## Activity
Every entry must be output exactly as it was written.
--- START ---
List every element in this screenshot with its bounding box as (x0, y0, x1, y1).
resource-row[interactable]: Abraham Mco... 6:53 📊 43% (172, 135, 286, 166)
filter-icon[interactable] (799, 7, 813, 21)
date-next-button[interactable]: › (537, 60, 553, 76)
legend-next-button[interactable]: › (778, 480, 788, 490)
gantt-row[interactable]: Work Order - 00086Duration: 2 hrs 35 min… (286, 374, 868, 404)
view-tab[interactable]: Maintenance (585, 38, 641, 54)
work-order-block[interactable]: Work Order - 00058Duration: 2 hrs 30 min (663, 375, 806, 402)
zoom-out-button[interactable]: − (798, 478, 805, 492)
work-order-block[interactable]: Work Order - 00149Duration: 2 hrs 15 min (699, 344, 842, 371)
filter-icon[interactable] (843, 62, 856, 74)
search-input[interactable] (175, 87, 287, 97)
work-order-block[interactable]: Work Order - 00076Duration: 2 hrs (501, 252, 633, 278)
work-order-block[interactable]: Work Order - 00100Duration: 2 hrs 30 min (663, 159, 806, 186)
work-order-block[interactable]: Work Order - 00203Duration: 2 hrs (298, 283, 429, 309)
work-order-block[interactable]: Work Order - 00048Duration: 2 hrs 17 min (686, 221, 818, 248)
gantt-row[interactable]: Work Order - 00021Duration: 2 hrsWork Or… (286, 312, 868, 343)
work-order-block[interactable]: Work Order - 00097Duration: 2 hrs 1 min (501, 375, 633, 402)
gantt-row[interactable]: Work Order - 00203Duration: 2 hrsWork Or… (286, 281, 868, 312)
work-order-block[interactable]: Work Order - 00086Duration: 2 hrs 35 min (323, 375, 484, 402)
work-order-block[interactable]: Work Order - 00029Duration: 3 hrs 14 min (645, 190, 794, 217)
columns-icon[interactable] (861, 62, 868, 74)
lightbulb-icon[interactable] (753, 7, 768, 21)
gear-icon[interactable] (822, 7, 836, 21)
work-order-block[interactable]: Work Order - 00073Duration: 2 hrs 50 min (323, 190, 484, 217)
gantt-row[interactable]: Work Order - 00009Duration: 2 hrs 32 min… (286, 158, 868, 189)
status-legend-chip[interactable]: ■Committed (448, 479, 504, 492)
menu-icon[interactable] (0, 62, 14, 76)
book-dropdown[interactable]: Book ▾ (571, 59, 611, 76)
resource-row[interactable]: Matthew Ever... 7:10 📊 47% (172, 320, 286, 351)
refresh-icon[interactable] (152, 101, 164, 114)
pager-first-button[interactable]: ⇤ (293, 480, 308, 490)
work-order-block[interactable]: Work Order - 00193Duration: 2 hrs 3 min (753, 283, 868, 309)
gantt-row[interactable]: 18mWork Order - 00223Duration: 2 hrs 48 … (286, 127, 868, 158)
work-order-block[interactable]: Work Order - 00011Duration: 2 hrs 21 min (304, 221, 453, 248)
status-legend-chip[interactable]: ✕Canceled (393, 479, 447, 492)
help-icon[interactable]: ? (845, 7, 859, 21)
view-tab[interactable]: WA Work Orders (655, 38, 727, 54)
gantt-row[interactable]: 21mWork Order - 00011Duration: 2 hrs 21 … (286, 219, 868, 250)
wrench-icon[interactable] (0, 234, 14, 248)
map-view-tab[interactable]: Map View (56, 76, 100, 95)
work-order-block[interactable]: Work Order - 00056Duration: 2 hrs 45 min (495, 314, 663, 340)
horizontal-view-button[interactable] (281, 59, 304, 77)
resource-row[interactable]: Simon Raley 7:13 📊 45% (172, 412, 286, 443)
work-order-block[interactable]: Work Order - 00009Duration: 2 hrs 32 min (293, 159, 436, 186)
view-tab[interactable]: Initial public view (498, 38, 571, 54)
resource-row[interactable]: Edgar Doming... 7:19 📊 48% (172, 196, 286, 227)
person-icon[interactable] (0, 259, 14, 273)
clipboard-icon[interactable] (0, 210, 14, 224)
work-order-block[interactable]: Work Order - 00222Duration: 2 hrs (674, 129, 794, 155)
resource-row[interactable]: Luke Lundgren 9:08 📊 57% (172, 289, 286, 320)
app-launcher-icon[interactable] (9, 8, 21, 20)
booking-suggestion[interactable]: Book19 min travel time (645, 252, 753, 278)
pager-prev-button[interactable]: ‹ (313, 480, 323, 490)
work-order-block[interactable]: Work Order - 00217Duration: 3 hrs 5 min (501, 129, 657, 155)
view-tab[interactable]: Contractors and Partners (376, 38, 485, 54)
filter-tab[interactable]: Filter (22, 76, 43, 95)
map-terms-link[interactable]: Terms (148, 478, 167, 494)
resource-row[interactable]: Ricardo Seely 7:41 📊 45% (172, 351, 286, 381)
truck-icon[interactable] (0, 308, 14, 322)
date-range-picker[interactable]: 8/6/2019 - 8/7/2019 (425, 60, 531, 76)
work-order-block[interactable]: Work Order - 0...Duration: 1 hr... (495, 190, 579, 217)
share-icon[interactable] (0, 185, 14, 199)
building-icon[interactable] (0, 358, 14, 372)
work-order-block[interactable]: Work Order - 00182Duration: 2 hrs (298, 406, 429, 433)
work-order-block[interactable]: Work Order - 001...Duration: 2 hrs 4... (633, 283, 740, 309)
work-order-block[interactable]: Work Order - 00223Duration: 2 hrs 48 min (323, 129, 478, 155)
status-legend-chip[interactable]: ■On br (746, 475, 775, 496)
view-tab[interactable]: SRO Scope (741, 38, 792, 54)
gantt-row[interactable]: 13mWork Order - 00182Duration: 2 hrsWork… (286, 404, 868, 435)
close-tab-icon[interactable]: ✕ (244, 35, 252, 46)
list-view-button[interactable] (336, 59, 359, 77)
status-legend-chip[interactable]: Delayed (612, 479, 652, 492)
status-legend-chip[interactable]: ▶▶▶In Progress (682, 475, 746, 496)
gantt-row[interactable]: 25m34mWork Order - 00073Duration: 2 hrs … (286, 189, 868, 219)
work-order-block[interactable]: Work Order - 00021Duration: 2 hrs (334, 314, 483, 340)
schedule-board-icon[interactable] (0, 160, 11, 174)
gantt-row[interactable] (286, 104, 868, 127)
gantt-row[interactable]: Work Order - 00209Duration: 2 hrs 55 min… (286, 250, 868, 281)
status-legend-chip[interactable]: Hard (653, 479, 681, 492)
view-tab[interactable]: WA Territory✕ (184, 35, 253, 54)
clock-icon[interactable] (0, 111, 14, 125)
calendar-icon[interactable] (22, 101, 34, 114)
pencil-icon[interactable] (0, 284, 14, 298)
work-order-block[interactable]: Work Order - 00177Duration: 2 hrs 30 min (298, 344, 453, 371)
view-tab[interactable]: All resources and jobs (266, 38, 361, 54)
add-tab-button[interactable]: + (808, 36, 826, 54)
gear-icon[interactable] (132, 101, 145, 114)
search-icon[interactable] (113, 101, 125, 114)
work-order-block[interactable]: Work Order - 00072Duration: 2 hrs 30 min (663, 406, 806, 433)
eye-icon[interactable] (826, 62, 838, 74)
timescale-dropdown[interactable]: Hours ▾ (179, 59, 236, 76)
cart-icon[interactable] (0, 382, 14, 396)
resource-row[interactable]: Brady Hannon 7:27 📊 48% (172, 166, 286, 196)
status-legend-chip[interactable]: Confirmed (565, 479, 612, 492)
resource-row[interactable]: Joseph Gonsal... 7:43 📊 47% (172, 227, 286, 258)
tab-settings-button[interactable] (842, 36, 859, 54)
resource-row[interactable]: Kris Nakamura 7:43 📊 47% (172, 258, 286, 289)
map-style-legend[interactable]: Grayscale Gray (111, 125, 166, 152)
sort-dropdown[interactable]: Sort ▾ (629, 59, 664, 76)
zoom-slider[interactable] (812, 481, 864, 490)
--- END ---
## Answer
List every element in this screenshot with its bounding box as (x0, y0, x1, y1).
resource-row[interactable]: Abraham Mco... 6:53 📊 43% (172, 135, 286, 166)
filter-icon[interactable] (799, 7, 813, 21)
date-next-button[interactable]: › (537, 60, 553, 76)
legend-next-button[interactable]: › (778, 480, 788, 490)
gantt-row[interactable]: Work Order - 00086Duration: 2 hrs 35 min… (286, 374, 868, 404)
view-tab[interactable]: Maintenance (585, 38, 641, 54)
work-order-block[interactable]: Work Order - 00058Duration: 2 hrs 30 min (663, 375, 806, 402)
zoom-out-button[interactable]: − (798, 478, 805, 492)
work-order-block[interactable]: Work Order - 00149Duration: 2 hrs 15 min (699, 344, 842, 371)
filter-icon[interactable] (843, 62, 856, 74)
search-input[interactable] (175, 87, 287, 97)
work-order-block[interactable]: Work Order - 00076Duration: 2 hrs (501, 252, 633, 278)
work-order-block[interactable]: Work Order - 00100Duration: 2 hrs 30 min (663, 159, 806, 186)
work-order-block[interactable]: Work Order - 00203Duration: 2 hrs (298, 283, 429, 309)
work-order-block[interactable]: Work Order - 00048Duration: 2 hrs 17 min (686, 221, 818, 248)
gantt-row[interactable]: Work Order - 00021Duration: 2 hrsWork Or… (286, 312, 868, 343)
work-order-block[interactable]: Work Order - 00097Duration: 2 hrs 1 min (501, 375, 633, 402)
gantt-row[interactable]: Work Order - 00203Duration: 2 hrsWork Or… (286, 281, 868, 312)
work-order-block[interactable]: Work Order - 00086Duration: 2 hrs 35 min (323, 375, 484, 402)
work-order-block[interactable]: Work Order - 00029Duration: 3 hrs 14 min (645, 190, 794, 217)
columns-icon[interactable] (861, 62, 868, 74)
lightbulb-icon[interactable] (753, 7, 768, 21)
gear-icon[interactable] (822, 7, 836, 21)
work-order-block[interactable]: Work Order - 00073Duration: 2 hrs 50 min (323, 190, 484, 217)
gantt-row[interactable]: Work Order - 00009Duration: 2 hrs 32 min… (286, 158, 868, 189)
status-legend-chip[interactable]: ■Committed (448, 479, 504, 492)
menu-icon[interactable] (0, 62, 14, 76)
book-dropdown[interactable]: Book ▾ (571, 59, 611, 76)
resource-row[interactable]: Matthew Ever... 7:10 📊 47% (172, 320, 286, 351)
refresh-icon[interactable] (152, 101, 164, 114)
pager-first-button[interactable]: ⇤ (293, 480, 308, 490)
work-order-block[interactable]: Work Order - 00193Duration: 2 hrs 3 min (753, 283, 868, 309)
gantt-row[interactable]: 18mWork Order - 00223Duration: 2 hrs 48 … (286, 127, 868, 158)
work-order-block[interactable]: Work Order - 00011Duration: 2 hrs 21 min (304, 221, 453, 248)
status-legend-chip[interactable]: ✕Canceled (393, 479, 447, 492)
help-icon[interactable]: ? (845, 7, 859, 21)
view-tab[interactable]: WA Work Orders (655, 38, 727, 54)
gantt-row[interactable]: 21mWork Order - 00011Duration: 2 hrs 21 … (286, 219, 868, 250)
wrench-icon[interactable] (0, 234, 14, 248)
map-view-tab[interactable]: Map View (56, 76, 100, 95)
work-order-block[interactable]: Work Order - 00056Duration: 2 hrs 45 min (495, 314, 663, 340)
horizontal-view-button[interactable] (281, 59, 304, 77)
resource-row[interactable]: Simon Raley 7:13 📊 45% (172, 412, 286, 443)
work-order-block[interactable]: Work Order - 00009Duration: 2 hrs 32 min (293, 159, 436, 186)
view-tab[interactable]: Initial public view (498, 38, 571, 54)
resource-row[interactable]: Edgar Doming... 7:19 📊 48% (172, 196, 286, 227)
person-icon[interactable] (0, 259, 14, 273)
clipboard-icon[interactable] (0, 210, 14, 224)
work-order-block[interactable]: Work Order - 00222Duration: 2 hrs (674, 129, 794, 155)
resource-row[interactable]: Luke Lundgren 9:08 📊 57% (172, 289, 286, 320)
app-launcher-icon[interactable] (9, 8, 21, 20)
booking-suggestion[interactable]: Book19 min travel time (645, 252, 753, 278)
pager-prev-button[interactable]: ‹ (313, 480, 323, 490)
work-order-block[interactable]: Work Order - 00217Duration: 3 hrs 5 min (501, 129, 657, 155)
view-tab[interactable]: Contractors and Partners (376, 38, 485, 54)
filter-tab[interactable]: Filter (22, 76, 43, 95)
map-terms-link[interactable]: Terms (148, 478, 167, 494)
resource-row[interactable]: Ricardo Seely 7:41 📊 45% (172, 351, 286, 381)
truck-icon[interactable] (0, 308, 14, 322)
date-range-picker[interactable]: 8/6/2019 - 8/7/2019 (425, 60, 531, 76)
work-order-block[interactable]: Work Order - 0...Duration: 1 hr... (495, 190, 579, 217)
share-icon[interactable] (0, 185, 14, 199)
building-icon[interactable] (0, 358, 14, 372)
work-order-block[interactable]: Work Order - 00182Duration: 2 hrs (298, 406, 429, 433)
work-order-block[interactable]: Work Order - 001...Duration: 2 hrs 4... (633, 283, 740, 309)
work-order-block[interactable]: Work Order - 00223Duration: 2 hrs 48 min (323, 129, 478, 155)
status-legend-chip[interactable]: ■On br (746, 475, 775, 496)
view-tab[interactable]: SRO Scope (741, 38, 792, 54)
gantt-row[interactable]: 13mWork Order - 00182Duration: 2 hrsWork… (286, 404, 868, 435)
close-tab-icon[interactable]: ✕ (244, 35, 252, 46)
list-view-button[interactable] (336, 59, 359, 77)
status-legend-chip[interactable]: Delayed (612, 479, 652, 492)
status-legend-chip[interactable]: ▶▶▶In Progress (682, 475, 746, 496)
gantt-row[interactable]: 25m34mWork Order - 00073Duration: 2 hrs … (286, 189, 868, 219)
work-order-block[interactable]: Work Order - 00021Duration: 2 hrs (334, 314, 483, 340)
schedule-board-icon[interactable] (0, 160, 11, 174)
gantt-row[interactable] (286, 104, 868, 127)
gantt-row[interactable]: Work Order - 00209Duration: 2 hrs 55 min… (286, 250, 868, 281)
status-legend-chip[interactable]: Hard (653, 479, 681, 492)
view-tab[interactable]: WA Territory✕ (184, 35, 253, 54)
clock-icon[interactable] (0, 111, 14, 125)
calendar-icon[interactable] (22, 101, 34, 114)
pencil-icon[interactable] (0, 284, 14, 298)
work-order-block[interactable]: Work Order - 00177Duration: 2 hrs 30 min (298, 344, 453, 371)
view-tab[interactable]: All resources and jobs (266, 38, 361, 54)
add-tab-button[interactable]: + (808, 36, 826, 54)
gear-icon[interactable] (132, 101, 145, 114)
search-icon[interactable] (113, 101, 125, 114)
work-order-block[interactable]: Work Order - 00072Duration: 2 hrs 30 min (663, 406, 806, 433)
eye-icon[interactable] (826, 62, 838, 74)
timescale-dropdown[interactable]: Hours ▾ (179, 59, 236, 76)
cart-icon[interactable] (0, 382, 14, 396)
resource-row[interactable]: Brady Hannon 7:27 📊 48% (172, 166, 286, 196)
status-legend-chip[interactable]: Confirmed (565, 479, 612, 492)
resource-row[interactable]: Joseph Gonsal... 7:43 📊 47% (172, 227, 286, 258)
tab-settings-button[interactable] (842, 36, 859, 54)
resource-row[interactable]: Kris Nakamura 7:43 📊 47% (172, 258, 286, 289)
map-style-legend[interactable]: Grayscale Gray (111, 125, 166, 152)
sort-dropdown[interactable]: Sort ▾ (629, 59, 664, 76)
zoom-slider[interactable] (812, 481, 864, 490)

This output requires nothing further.